Nigerian actor and film director (1955–2025)

Obafemi Lasode (4 December 1955 – 24 July 2025) was a Nigerian musician, film director and producer, songwriter, music producer and playwright. He was the chief executive officer of Even-Ezra Nigeria Limited, the stable that produced an award-winning movie titled Sango in 1997.

== Early life ==
Obafemi Bandele Lasode was born on 4 December 1955 in Port Harcourt, the capital of Rivers State, Nigeria but hailed from Abeokuta, a city in Ogun State southwestern Nigeria.

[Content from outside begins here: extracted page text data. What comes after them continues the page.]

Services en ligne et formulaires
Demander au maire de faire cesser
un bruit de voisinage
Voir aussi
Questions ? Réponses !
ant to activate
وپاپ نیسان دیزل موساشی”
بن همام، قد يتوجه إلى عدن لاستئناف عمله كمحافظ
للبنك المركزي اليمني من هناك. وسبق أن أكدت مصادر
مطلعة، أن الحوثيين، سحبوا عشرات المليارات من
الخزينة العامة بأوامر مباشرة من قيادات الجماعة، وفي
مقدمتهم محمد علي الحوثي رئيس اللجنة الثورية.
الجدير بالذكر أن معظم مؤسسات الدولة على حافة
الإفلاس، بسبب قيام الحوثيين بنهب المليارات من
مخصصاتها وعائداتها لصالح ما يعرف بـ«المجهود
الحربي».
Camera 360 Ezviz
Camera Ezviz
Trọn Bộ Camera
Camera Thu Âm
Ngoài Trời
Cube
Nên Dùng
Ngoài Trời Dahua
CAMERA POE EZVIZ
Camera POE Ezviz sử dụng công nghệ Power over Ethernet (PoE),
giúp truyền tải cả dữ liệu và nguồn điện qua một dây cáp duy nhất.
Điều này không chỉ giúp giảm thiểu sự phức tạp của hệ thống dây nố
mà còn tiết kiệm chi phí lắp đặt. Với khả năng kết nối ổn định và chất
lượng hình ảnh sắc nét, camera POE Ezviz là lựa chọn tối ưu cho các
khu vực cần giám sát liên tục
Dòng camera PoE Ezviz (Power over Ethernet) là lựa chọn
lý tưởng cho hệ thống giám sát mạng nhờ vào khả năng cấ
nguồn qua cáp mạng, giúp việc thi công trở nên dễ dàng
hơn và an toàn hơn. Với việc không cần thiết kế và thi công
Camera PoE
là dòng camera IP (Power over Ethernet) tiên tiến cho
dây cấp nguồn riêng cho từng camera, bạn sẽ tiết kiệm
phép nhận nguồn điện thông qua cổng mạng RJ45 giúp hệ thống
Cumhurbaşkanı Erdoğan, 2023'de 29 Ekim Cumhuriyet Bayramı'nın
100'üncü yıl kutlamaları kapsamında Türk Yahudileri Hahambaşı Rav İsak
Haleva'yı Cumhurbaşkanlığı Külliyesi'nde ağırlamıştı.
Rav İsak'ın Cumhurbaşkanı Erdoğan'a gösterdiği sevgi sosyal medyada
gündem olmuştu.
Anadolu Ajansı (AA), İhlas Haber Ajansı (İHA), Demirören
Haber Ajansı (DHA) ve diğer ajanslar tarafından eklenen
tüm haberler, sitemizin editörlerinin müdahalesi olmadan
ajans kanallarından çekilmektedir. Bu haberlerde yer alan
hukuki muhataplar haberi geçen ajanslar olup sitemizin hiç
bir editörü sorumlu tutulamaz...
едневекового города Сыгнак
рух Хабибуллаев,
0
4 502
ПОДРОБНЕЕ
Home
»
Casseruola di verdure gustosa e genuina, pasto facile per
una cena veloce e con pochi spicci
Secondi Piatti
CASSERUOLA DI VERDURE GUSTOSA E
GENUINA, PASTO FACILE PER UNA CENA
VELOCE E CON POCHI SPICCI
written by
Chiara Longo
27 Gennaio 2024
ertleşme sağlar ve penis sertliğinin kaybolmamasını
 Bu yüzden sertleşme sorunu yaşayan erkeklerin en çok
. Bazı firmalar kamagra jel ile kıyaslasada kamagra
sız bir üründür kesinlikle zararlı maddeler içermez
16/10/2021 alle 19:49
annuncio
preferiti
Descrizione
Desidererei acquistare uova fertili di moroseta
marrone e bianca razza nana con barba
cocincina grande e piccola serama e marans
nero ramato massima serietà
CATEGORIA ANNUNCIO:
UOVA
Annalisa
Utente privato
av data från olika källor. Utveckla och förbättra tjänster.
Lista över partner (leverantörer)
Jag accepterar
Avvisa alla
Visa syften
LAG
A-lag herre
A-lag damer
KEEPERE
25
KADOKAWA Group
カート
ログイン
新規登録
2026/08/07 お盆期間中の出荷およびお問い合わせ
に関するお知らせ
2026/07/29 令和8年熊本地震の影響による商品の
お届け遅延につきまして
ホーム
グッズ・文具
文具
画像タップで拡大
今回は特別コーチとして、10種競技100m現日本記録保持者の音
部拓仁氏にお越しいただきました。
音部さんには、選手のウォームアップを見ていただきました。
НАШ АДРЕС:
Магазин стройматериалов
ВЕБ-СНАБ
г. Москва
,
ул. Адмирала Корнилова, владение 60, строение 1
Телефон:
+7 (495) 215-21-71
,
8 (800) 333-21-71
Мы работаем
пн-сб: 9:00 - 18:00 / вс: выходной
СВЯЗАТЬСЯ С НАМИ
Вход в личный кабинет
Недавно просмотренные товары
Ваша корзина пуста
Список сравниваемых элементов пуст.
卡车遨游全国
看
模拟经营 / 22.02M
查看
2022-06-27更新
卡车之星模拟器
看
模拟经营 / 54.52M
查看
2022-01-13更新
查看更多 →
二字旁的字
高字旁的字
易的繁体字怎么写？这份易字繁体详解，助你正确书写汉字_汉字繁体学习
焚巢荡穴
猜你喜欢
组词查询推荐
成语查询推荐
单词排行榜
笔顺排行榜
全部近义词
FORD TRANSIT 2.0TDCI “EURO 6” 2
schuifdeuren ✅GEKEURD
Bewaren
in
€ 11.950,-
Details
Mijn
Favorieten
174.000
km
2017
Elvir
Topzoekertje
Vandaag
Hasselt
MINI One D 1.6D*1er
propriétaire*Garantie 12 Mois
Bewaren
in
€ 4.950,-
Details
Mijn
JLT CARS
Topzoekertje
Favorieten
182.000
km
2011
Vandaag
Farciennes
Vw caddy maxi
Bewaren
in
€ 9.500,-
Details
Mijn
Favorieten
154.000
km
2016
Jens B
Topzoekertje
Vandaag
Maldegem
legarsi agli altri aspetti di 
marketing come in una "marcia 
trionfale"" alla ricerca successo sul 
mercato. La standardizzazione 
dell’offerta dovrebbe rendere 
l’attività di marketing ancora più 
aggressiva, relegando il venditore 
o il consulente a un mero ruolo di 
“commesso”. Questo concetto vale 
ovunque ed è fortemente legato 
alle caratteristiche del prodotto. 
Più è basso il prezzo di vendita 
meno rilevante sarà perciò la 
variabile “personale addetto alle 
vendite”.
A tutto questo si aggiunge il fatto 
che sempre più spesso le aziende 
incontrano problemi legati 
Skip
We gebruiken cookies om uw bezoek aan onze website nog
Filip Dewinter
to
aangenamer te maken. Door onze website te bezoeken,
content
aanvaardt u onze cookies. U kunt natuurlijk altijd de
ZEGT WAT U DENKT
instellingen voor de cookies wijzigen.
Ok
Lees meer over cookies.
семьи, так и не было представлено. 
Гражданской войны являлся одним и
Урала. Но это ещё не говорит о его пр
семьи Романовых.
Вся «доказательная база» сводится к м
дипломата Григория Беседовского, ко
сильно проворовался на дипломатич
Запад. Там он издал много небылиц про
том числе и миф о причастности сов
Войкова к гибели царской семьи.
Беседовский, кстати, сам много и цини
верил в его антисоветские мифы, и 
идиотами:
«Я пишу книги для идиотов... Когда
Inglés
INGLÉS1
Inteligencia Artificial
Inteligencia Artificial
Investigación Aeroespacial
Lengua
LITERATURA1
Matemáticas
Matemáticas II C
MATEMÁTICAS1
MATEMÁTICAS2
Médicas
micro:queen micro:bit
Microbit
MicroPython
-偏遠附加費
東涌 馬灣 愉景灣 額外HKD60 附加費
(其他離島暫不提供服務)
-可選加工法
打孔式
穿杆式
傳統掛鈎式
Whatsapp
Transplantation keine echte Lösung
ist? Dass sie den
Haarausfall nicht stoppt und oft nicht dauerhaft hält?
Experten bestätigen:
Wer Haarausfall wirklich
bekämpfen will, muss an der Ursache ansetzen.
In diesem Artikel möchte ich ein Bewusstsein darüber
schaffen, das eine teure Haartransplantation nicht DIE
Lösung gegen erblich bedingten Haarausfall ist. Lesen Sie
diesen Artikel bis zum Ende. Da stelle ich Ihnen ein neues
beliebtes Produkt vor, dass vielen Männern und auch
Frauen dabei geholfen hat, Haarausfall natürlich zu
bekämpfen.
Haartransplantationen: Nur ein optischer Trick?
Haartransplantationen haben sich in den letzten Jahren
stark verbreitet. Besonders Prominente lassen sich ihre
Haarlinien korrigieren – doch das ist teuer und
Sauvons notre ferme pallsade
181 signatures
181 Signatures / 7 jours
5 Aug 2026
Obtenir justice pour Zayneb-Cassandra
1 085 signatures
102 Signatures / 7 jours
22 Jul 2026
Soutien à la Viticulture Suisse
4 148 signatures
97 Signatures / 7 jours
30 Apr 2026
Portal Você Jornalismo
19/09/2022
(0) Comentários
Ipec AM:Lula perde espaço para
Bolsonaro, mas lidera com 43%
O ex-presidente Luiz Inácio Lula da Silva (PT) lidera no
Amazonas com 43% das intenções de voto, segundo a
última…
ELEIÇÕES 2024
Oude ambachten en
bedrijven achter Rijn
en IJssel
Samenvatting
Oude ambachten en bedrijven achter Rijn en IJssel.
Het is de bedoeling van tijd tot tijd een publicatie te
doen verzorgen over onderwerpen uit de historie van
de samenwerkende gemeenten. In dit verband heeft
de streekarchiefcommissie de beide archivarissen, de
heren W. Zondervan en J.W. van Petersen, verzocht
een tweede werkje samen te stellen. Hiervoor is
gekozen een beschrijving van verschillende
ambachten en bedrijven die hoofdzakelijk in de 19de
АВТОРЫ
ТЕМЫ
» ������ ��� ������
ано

He attended St. Gregory's College at Obalende in Lagos State, where he obtained the West African Senior School Certificate. He later obtained a Bachelor of Science degree in Business administration from Kogod School of Business, Washington, D.C. Thereafter, he obtained a Master of Science degree in Communication art from Brooklyn College, City University of New York.

== Career ==
Lasode joined the services of Inner City Broadcasting Corporation, New York City, in 1983 as a Promotions Coordinator, where he hosted Sonny Okosuns in 1984 at the world-famous Apollo Theater in Harlem.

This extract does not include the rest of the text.